When someone is believed to have a concussion, it is essential to be properly evaluated medically. The physician should assess the athlete for physical and neurological signs as well as check their cognitive function such as memory, recall and attention. The latest international sports medicine meeting on concussion has made a standardized assessment tool to incorporate these areas, which is simple to implement even on the sidelines by properly trained personnel. In some cases, if the physician feels there may be a more serious injury, a CT or MRI will be ordered.

Early detection and serial evaluations are essential towards the management of sports related concussion. Be aware of any deterioration mentally or physically and look for an increase in the symptoms, which may be an ominous sign and not to be taken lightly. Avoid giving the concussed athlete any medication such as aspirin or ibuprofen for their headache symptoms unless “ok’d” by the treating physician. The medication can disguise pertinent symptoms or even worsen the injury especially if there is bleeding within the brain.

Only recently has the sports medical community begun to establish a classification and protocol for returning someone to play. Presently there is a step-wise process in advancing the individual back to competition. No one is to start this protocol until he or she is completely symptom free. No one is to be rushed through the healing. His or her treating physician must clear each athlete before returning to play. Every athlete must be individualized in their treatment because each is different in their time to heal. “When in doubt, sit them out!”
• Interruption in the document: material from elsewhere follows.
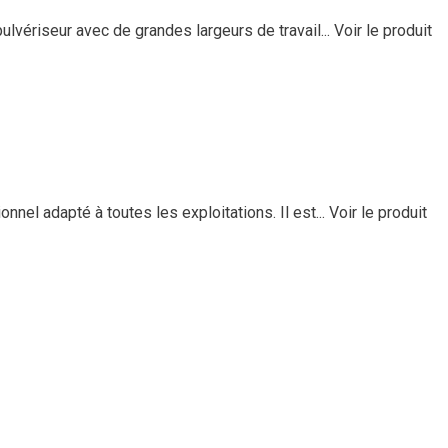
vériseur avec de grandes largeurs de travail...
Voir le produit
l adapté à toutes les exploitations. Il est...
Voir le produit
Q. Are there limitations in the types of pitches to throw?

PitcherA. Yes, for young and adolescent throwers only allow the athlete to throw overhead pitches until they have completely gone through puberty and have completed most of their growth spurt. Sliders and curve balls may cause a drop in the elbow and place extra stress on the elbow joint itself which can cause ligament and bone damage.

A good benchmark would be to reserve these special pitches until the athlete’s junior year of high school. It is also especially important to teach proper technique so that bad habits are not started early.

Q. How many pitches are safe to throw in order to avoid injury?

A. Pitching is not a “no pain, no gain” activity. It is very important for coaches and parents to be on the same page and be aware. Pitch counts exist to prevent elbow and shoulder overuse injuries especially in the adolescent. Pitch count guidelines range from 90-120 per week and include practice. Some guidelines also break it down by innings/week limiting to no more than 6 innings/week with rest at least three days in between games. Proper warm-up strengthening and stretching programs should begin at least 6 weeks prior to the season and continue during the season.

Overuse injuries are becoming a more frequent problem due to the fact many baseball teams are now playing year round including exhaustive weekend tournaments where one team may play up to 6 or 7 times in that three day period. If possible it would be beneficial to allow the young throwing athlete a period of rest during the year (or play another sport) as well as try and avoid the three day tournaments every weekend throughout the season.